Asia, the region of the world that produces most of the global shrimp supply, experienced a very small reduction of production in recent times, but Nikolik and his colleagues expect that production there will rebound with production growth of over 4%.
“There will be higher production in China and India and a slight increase in Vietnam, pushing Asian production above 4 million metric tonnes in 2023,” says Nikolik. “China in particular will likely grow by 9.5%.”
Production of salmon has changed significantly over the last few years. Nikolik explains that in 2021, Norway expanded year-on-year supply by 11.9% and Chile contracted by 7.7%.
“During 2022, there was basically no growth, but we expect that volume will expand by about 3% in 2023 and move up to 5% in 2024,” he says. “At the same time, cumulative supply growth for Norway and Chile is expected to drop somewhat in 2024. This is due to governments limiting growth to meet environmental goals and to safeguard biosecurity.”
This, says Nikolik, creates an opportunity for Iceland and the Faroe Islands to produce more salmon.
Overall, global tilapia supply growth is accelerating, with expected year-on-year growth of 4.3% in 2022 and 4.8% in 2023.
Latin America leads the growth in production of this fish, but production is also much higher in China, Egypt and Indonesia. In Brazil, the leading producer in Latin America, tilapia farming has grown from almost nothing 10 years ago to present levels due to the import of new genetics. Expansion of the industry in Brazil is currently very strong, says Nikolik, about 8% CAGR according to survey results.
Pangasius is a medium-large freshwater shark catfish native to South and Southeast Asia. In the pangasius market, Nikolik and his colleagues note that global supply has seen a slowdown from the major global supplier, Vietnam, with supply still to recover following a decline in 2020.
In 2023, India, Indonesia and Bangladesh will also experience some pangasius production growth. There is also some cultivation of this fish in China and Latin America.
In 2023 the aquafeed market (with fishmeal, soybeans, corn and wheat being the main ingredients globally) will be affected by two main factors, notes Nikolik: inflation and volatility.
“Aquafeed prices have consistently been the top concerns for fish farmers over the past few years,” he says. “The war in Ukraine has added a lot of volatility in the markets for feed ingredients, which led to a supply shock and sent prices soaring. This has pushed aquafeed prices to the top as fish farmers’ primary concern heading into 2023, with low expectations for prices to decline in 2023.”

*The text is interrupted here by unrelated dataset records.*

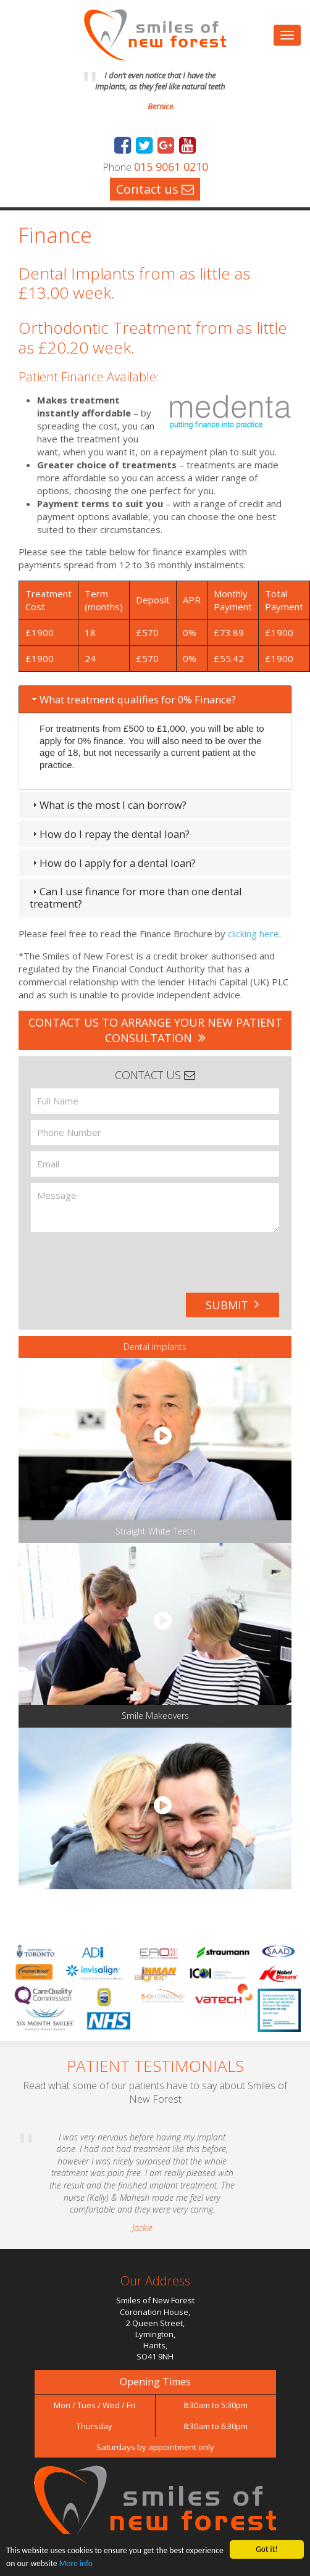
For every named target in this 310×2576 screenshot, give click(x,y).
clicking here (253, 933)
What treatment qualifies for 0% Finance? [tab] (133, 699)
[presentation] (108, 1258)
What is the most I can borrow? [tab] (108, 805)
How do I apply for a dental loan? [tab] (113, 863)
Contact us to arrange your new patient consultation (155, 1030)
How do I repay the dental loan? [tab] (110, 834)
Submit (232, 1304)
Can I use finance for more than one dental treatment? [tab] (136, 897)
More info (76, 2563)
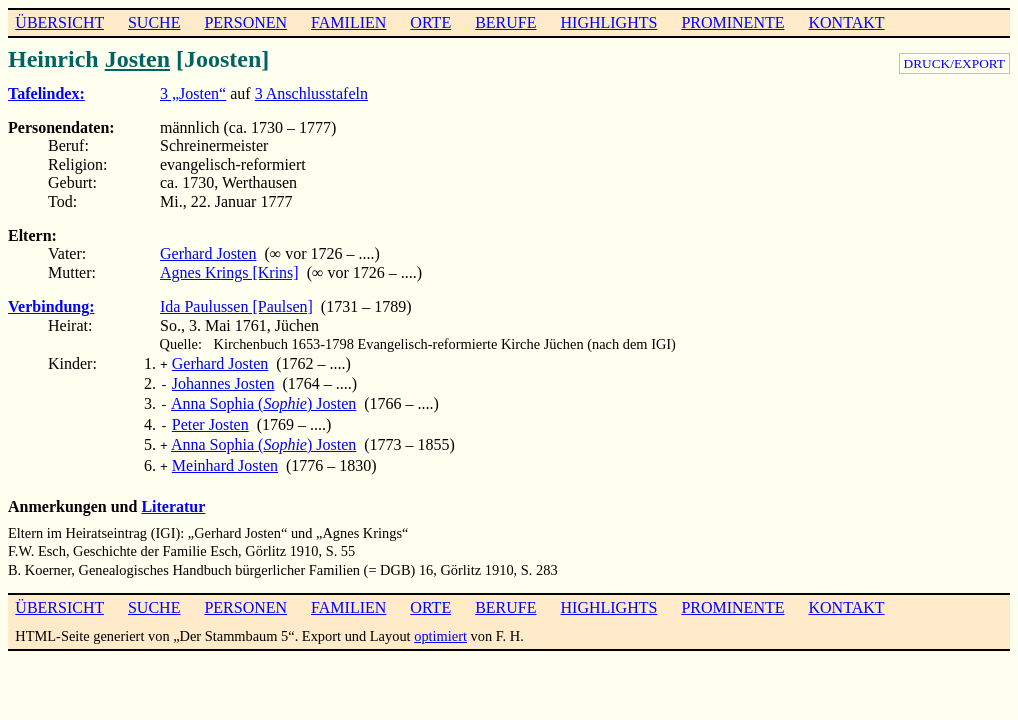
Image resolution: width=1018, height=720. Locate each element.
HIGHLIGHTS (609, 22)
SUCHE (154, 22)
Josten (137, 59)
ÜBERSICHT (59, 22)
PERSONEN (245, 22)
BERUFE (505, 22)
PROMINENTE (732, 22)
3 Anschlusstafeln (311, 93)
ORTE (430, 22)
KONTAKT (846, 22)
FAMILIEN (348, 22)
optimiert (440, 624)
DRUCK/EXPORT (954, 63)
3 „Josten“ (193, 93)
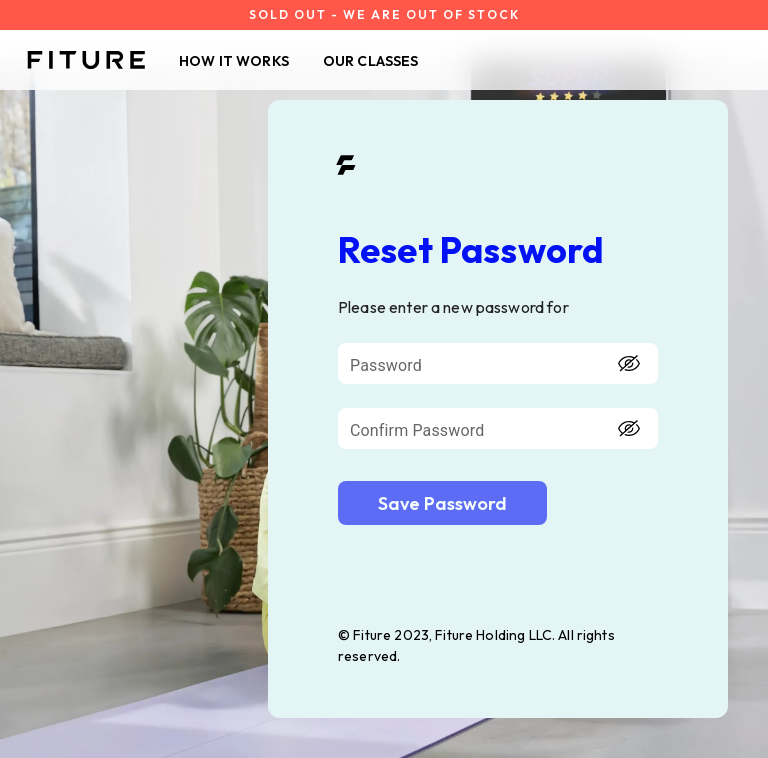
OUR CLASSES (371, 61)
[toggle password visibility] (629, 364)
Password (386, 365)
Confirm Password (417, 430)
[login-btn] (442, 503)
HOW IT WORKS (234, 61)
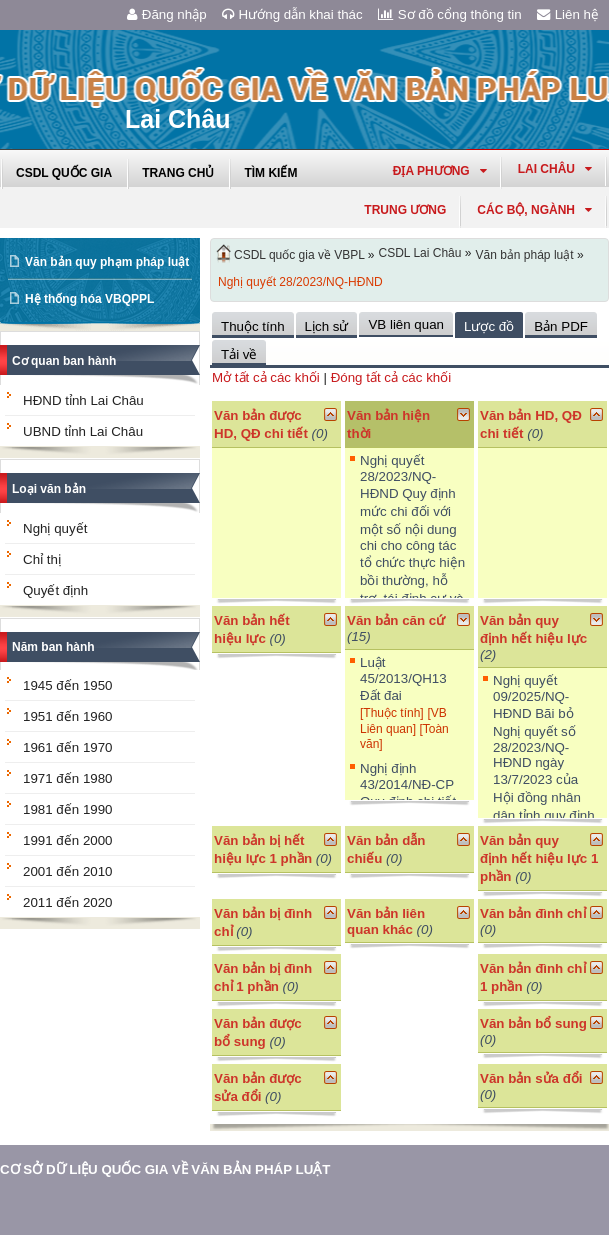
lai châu (555, 169)
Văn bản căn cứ (396, 620)
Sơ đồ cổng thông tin (450, 14)
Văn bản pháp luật (524, 255)
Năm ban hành (53, 647)
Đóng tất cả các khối (391, 377)
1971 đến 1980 (68, 778)
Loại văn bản (49, 489)
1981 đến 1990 (68, 809)
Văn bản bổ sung (533, 1023)
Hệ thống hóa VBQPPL (89, 299)
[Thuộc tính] (392, 713)
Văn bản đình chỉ (533, 913)
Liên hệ (568, 14)
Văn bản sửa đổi (531, 1078)
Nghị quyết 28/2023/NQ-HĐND (300, 282)
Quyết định (55, 590)
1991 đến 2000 (68, 840)
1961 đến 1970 (68, 747)
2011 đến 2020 (68, 902)
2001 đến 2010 (68, 871)
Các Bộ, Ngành (534, 210)
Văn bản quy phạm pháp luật (107, 262)
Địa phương (440, 171)
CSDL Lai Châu (420, 253)
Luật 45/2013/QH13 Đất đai (403, 679)
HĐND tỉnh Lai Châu (83, 400)
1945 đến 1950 (68, 685)
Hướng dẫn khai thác (292, 14)
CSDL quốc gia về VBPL (299, 255)
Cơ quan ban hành (64, 361)
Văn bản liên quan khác (386, 921)
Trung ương (405, 210)
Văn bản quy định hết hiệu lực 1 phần (539, 858)
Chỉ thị (42, 559)
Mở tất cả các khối (266, 377)
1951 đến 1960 (68, 716)
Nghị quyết (55, 528)
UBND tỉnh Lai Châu (83, 431)
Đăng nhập (167, 14)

Nikolik thinks that global aquafeed prices peaked in the second quarter of 2022. Prices have eased marginally since then due to easing of the prices for soy, corn and wheat, but fishmeal costs remain high. However, Nikolik predicts salmon feed cost per kg of salmon produced will be higher in 2023 compared to 2022.
Market Research Future notes that demand for plant-based aquafeed will grow, driven by a demand for organic and natural feed products, the newest industry trend. There is also growing demand for aquafeed in the medical industry where the shells of crabs and other crustaceans are used to prevent and treat inflammatory diseases.
The authors note that several government programmes and initiatives have been implemented in various global regions to encourage farmers to use high-quality feed. Market growth is predicted to be boosted by favourable government norms and regulations, such as the acceptance of the use of insect protein in aquafeed.
Aquafeed market growth could be curbed, explain the Market Research Future analysts, by the high price volatility of raw feed ingredients.
“For instance, a rapid rise in the price of soybeans, maize, or other natural resources might directly affect the final price of the product, leading to lower sales. In addition, more people are adopting a vegan lifestyle while others avoid non-vegetarian cuisine, which is anticipated to reduce demand for fish and thus negatively affect the market.”